Dossier : IMM-8420-21

Référence : 2023 CF 14

Ottawa (Ontario), le 4 janvier 2023

En présence de la juge en chef adjointe Gagné

ENTRE :

RONALD FERNANDO ORREGO SUAREZ

NATALIA SALDARRIAGA

JUANITA ORREGO SALDARRIAGA

JUAN JOSE ORREGO SALDARRIAGA

demandeurs

et

LE MINISTRE DE LA CITOYENNETÉ ET DE L’IMMIGRATION

défendeur

JUGEMENT ET MOTIFS

[1] Les demandeurs sont membres d’une famille colombienne arrivée au Canada en mai 2018, après avoir passé plus de quatre ans aux États-Unis. Ils ont demandé l’asile alléguant craindre la persécution de membres d’une bande criminalisée dans leur pays.

[2] La Section d’appel des réfugiés [SAR] a confirmé la décision de la Section de la protection des réfugiés [SPR] et a rejeté la demande d’asile des demandeurs au motif qu’ils possédaient une possibilité de refuge intérieur à Bogota, Barranquilla ou Cartagena.

[3] Pour les motifs qui suivent, cette demande de contrôle judiciaire est rejetée.

I. Faits

[4] Les faits relatés ici se trouvent dans le fondement de la demande d’asile des demandeurs et dans le témoignage qu’ils ont rendu devant la SPR.

[5] En 2003, le demandeur principal et son frère ont loué un appartement à un individu surnommé Raton. Ils ont subséquemment appris que ce dernier était membre de la Banda Calatrava, le groupe criminel principal du quartier Calatrava, à Medellín. Raton a subséquemment insisté pour que le demandeur principal se joigne à la bande.

[6] En 2011, Raton l’aurait menacé de mort s’il ne se joignait pas à eux; peu de temps après, Raton a été incarcéré et demeure incarcéré depuis.

[7] En novembre 2013, des membres de la bande se sont présentés au lieu de travail du demandeur principal pour l’informer que Raton le cherchait et qu’il voulait obtenir de l’argent et des informations confidentielles sur certains clients du demandeur. Puisqu’il a refusé, il a été agressé et menacé de mort par deux individus liés à Raton.

[8] Le demandeur principal a quitté la Colombie pour les États-Unis en janvier 2014.

[9] En mai 2014, deux individus armés auraient braqué leur arme sur son épouse demeurée en Colombie; ils lui auraient mentionné appartenir au Clan del Golfo, un des cartels les plus puissants de la Colombie, et auraient indiqué que leur patron, Raton, cherchait le demandeur principal.

[10] La demanderesse et ses deux enfants ont quitté en septembre 2014 pour rejoindre le demandeur principal aux États-Unis.

[11] En février 2018, deux individus se serait présentés au domicile d’une tante du demandeur principal. Ils lui auraient mentionné que puisque le demandeur principal a trahi le Clan del Golfo, on attendait son retour au pays pour le punir.

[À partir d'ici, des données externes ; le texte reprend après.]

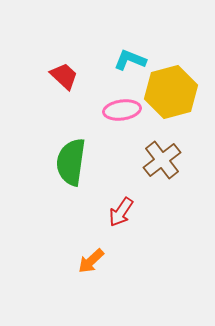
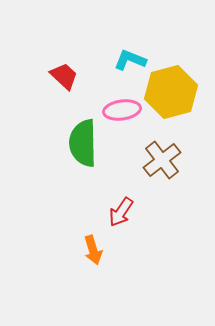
green semicircle: moved 12 px right, 19 px up; rotated 9 degrees counterclockwise
orange arrow: moved 2 px right, 11 px up; rotated 64 degrees counterclockwise
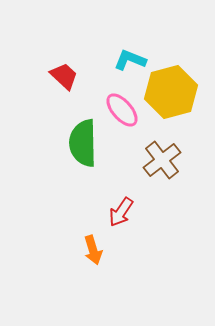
pink ellipse: rotated 57 degrees clockwise
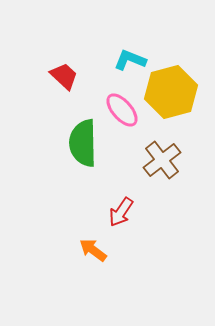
orange arrow: rotated 144 degrees clockwise
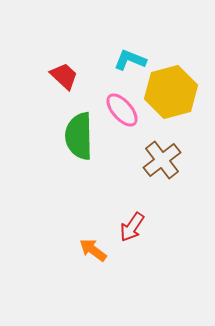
green semicircle: moved 4 px left, 7 px up
red arrow: moved 11 px right, 15 px down
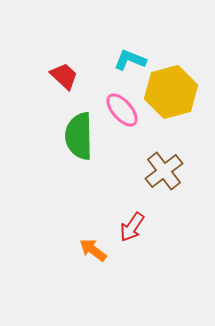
brown cross: moved 2 px right, 11 px down
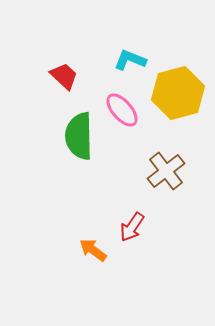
yellow hexagon: moved 7 px right, 1 px down
brown cross: moved 2 px right
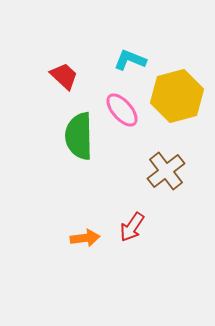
yellow hexagon: moved 1 px left, 3 px down
orange arrow: moved 8 px left, 12 px up; rotated 136 degrees clockwise
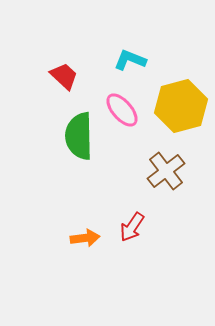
yellow hexagon: moved 4 px right, 10 px down
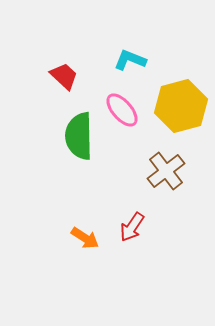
orange arrow: rotated 40 degrees clockwise
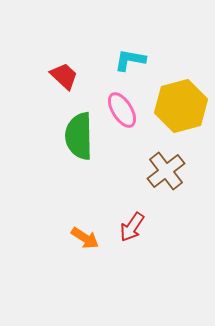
cyan L-shape: rotated 12 degrees counterclockwise
pink ellipse: rotated 9 degrees clockwise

[12] Les demandeurs ont traversé la frontière canado-américaine en mai 2018 pour demander l’asile au Canada.

II. Décision contestée

[13] La SAR a rejeté l’appel de la décision négative de la SPR puisqu’à son avis, les demandeurs n’ont pas démontré qu’il existait une possibilité sérieuse qu’ils soient exposés à une menace à leur vie dans l’une des trois villes proposées comme possibilité de refuge intérieur.

[14] Premièrement, la SAR a conclu que la preuve documentaire objective ne permettait pas d’établir un lien entre la Banda Calatrava et le Clan del Golfo, et ce même si lors des deux derniers évènements relatés par les demandeurs — et qui seraient survenus suite au départ du demandeur principal — les individus se sont présentés comme des membres du Clan del Golfo.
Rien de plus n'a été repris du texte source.